Note: This review first appeared in The Glass, a music and arts blog founded by Chris McGovern.
The lights dim, then darken in the intimate confines of The Cell. A single spotlight glows over a drum set in center stage. One figure emerges from the corner, picks up two drumsticks, and pounds out a jarring thwack. The figure is Lisa Pegher, and though her epithet of choice is “solo percussionist,” this intrepid powerhouse is more than just a drummer. Pegher is an alchemist of time, sound, and space, crafting visceral landscapes that penetrate the ears and mind.

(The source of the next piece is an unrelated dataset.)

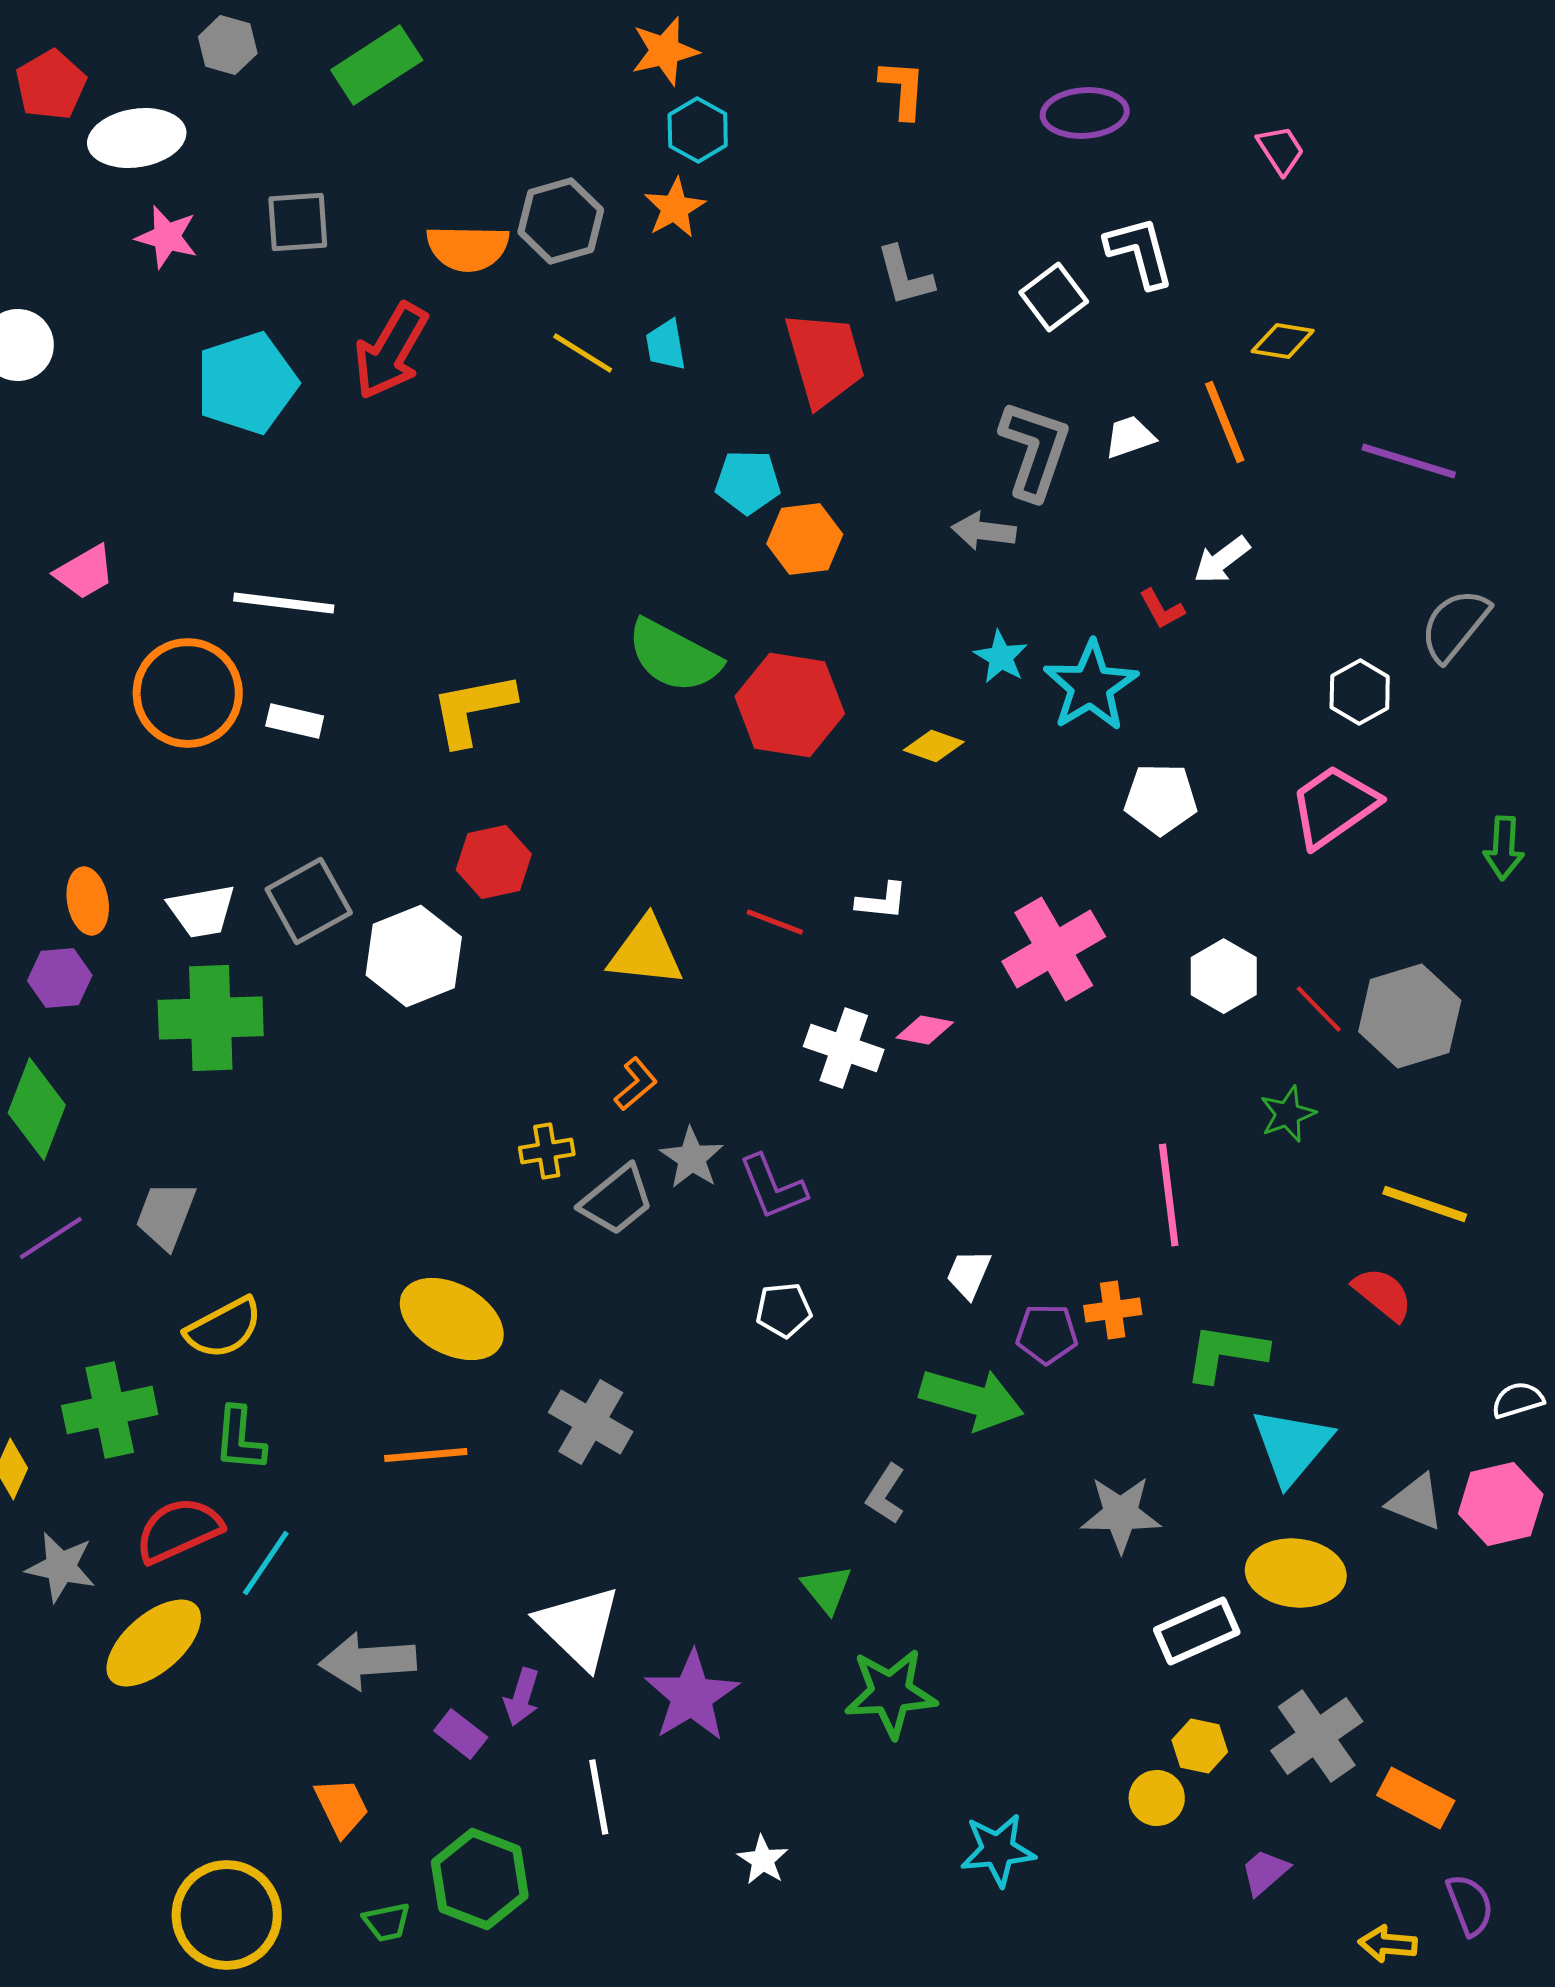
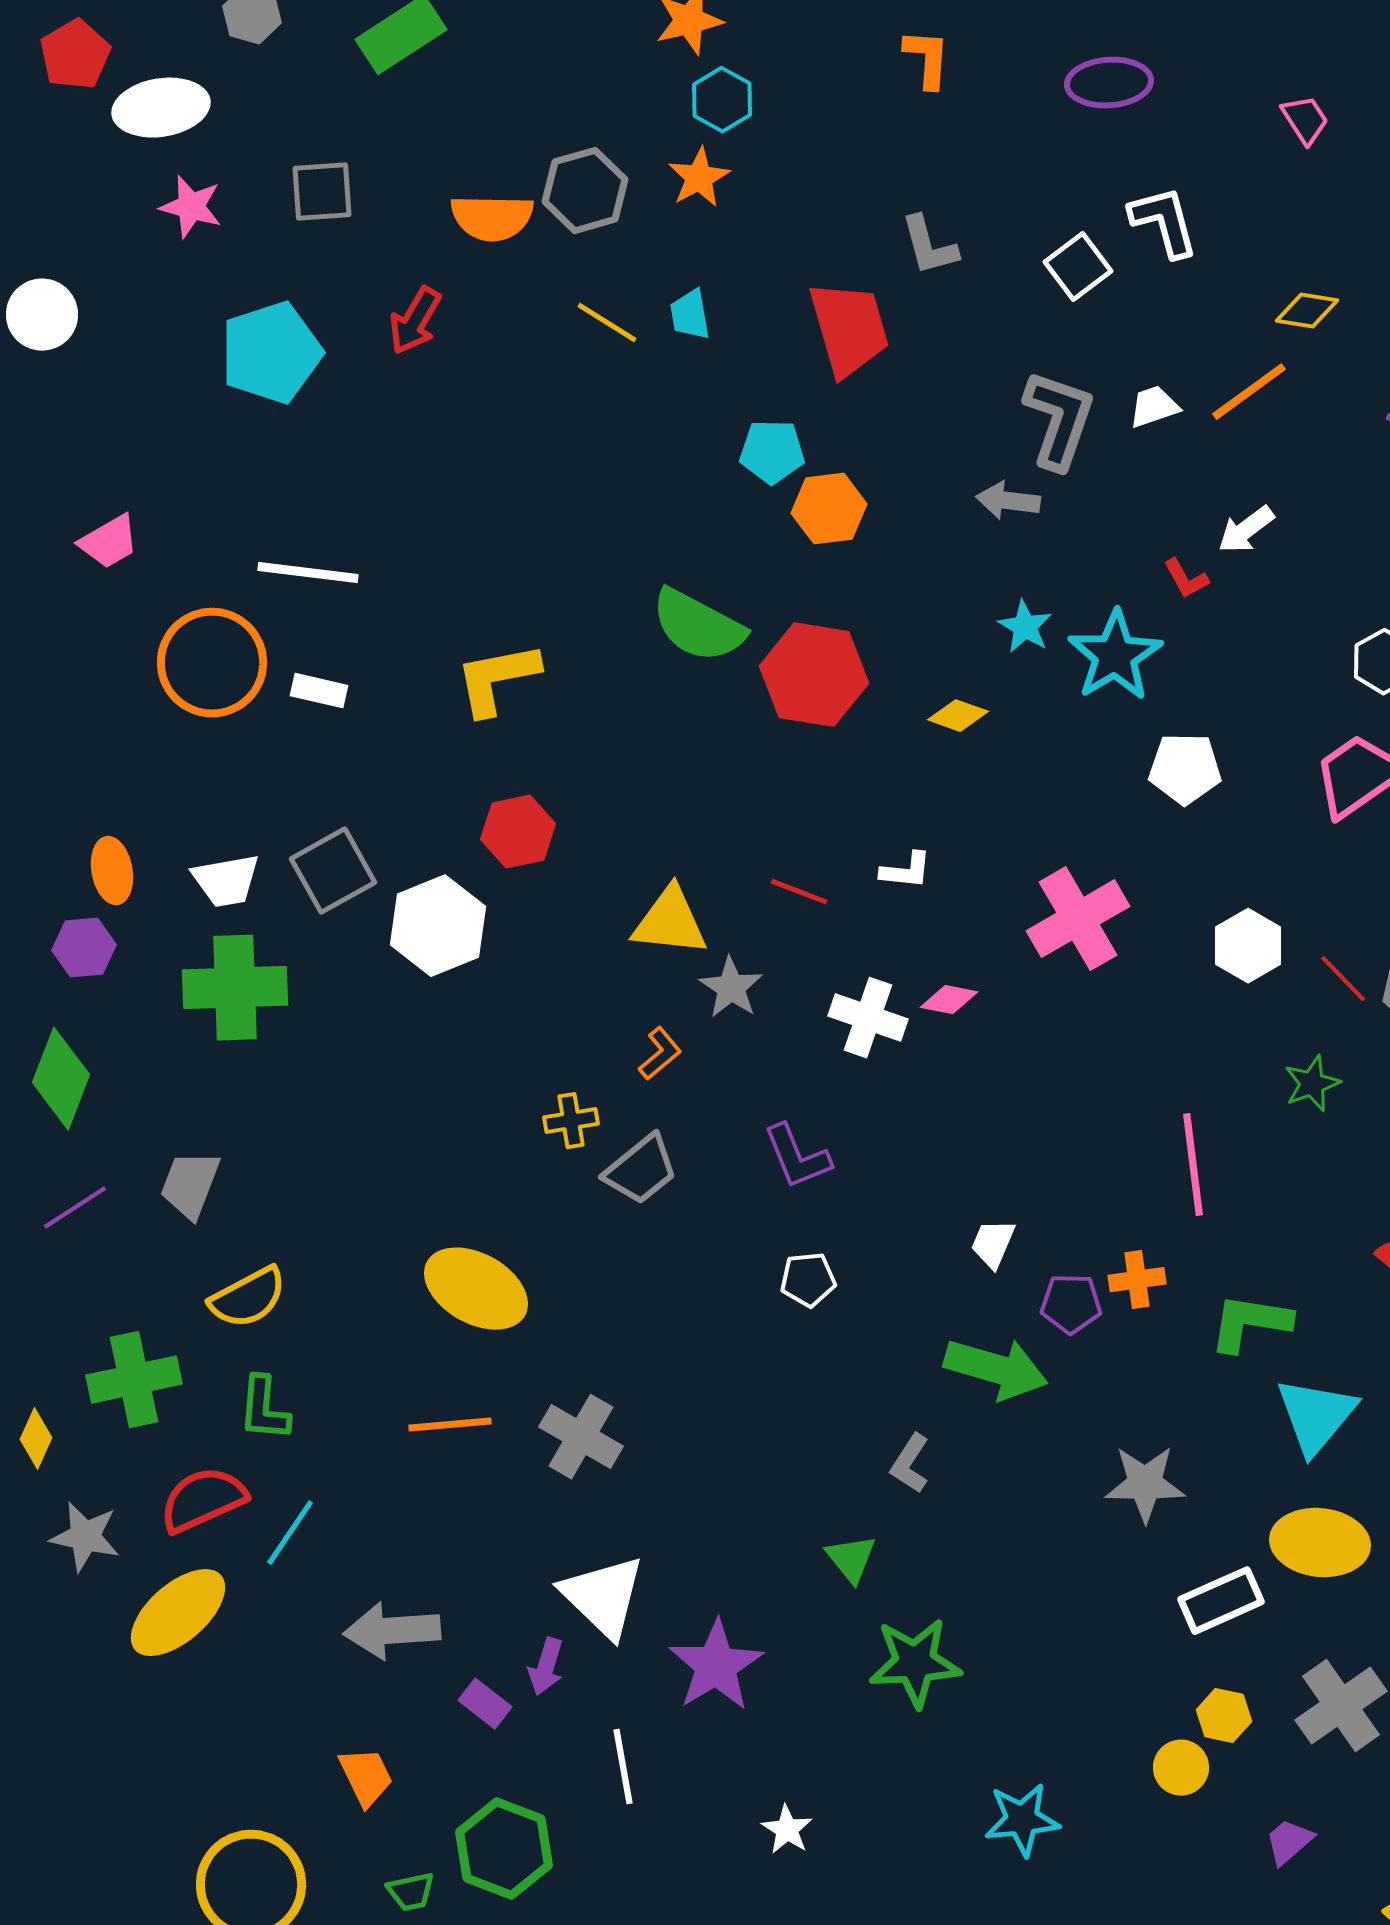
red arrow: (391, 351) -> (415, 321), size x0.7
orange line: (1225, 422) -> (1249, 392), turned 76
gray star: (692, 1158) -> (731, 988), moved
gray cross: (591, 1422) -> (581, 1437), moved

But most poignantly, she epitomizes experimental virtuosity, uniting the abstract and the concrete to form a transcendent whole.
Pegher’s opening thump quickly expanded into a network of drum rolls, cymbal accents, and blunt rhythmic counterpoint. As she cascaded one layer after the other on the Tobias Brostrom composition, an innate assertiveness arrested the air with simultaneous discord and harmony. Pegher’s intensity crested when she tossed her sheet of notes overhead mid-piece. And at once, she launched the first of many self-duos to come, sparking a conversation between her bass drum and cymbals.
These conversations often bordered on dynamic arguments, notably in “Rhythmic Caprice”, composed by Leigh Stevens. Pegher angrily slammed on both ends of her marimba before stirring into a tropical melody, hearkening to the instrument’s Guatemalan origins. She abruptly changed direction, however, tapping the stick of one mallet against the edge of a marimba bar. The flat wood-on-wood rhythm proved an intriguing departure from her immersive sound, illustrating the battle between tradition and reinvention.
Yet the climax of the evening didn’t exclusively rise from any one instrument. As the first half of the program came to a close, a brief lights-out cast over the space. A projection screen whirred down from the ceiling to showcase Ben Hill’s multimedia accompaniment to Pegher’s 2012 record Minimal Art. The blue error message blanketed the audience in tight anticipation, heightened by Pegher’s standby position at the edge of the stage. Seconds became minutes, and the silence grew tighter as technical staff scrambled to troubleshoot the faulty projector. Heads craned toward the sound crew as more minutes stockpiled. Suddenly, a nervous laugh broke from the audience like the concert’s opening thwack. More jittery laughs tumbled forth, punctuated by rhythmic murmurs and Pegher’s own pacing footsteps. And at long last, Hill’s geometric animations graced the screen while Pegher took percussive flight, both artforms uniting into a roaring symphony.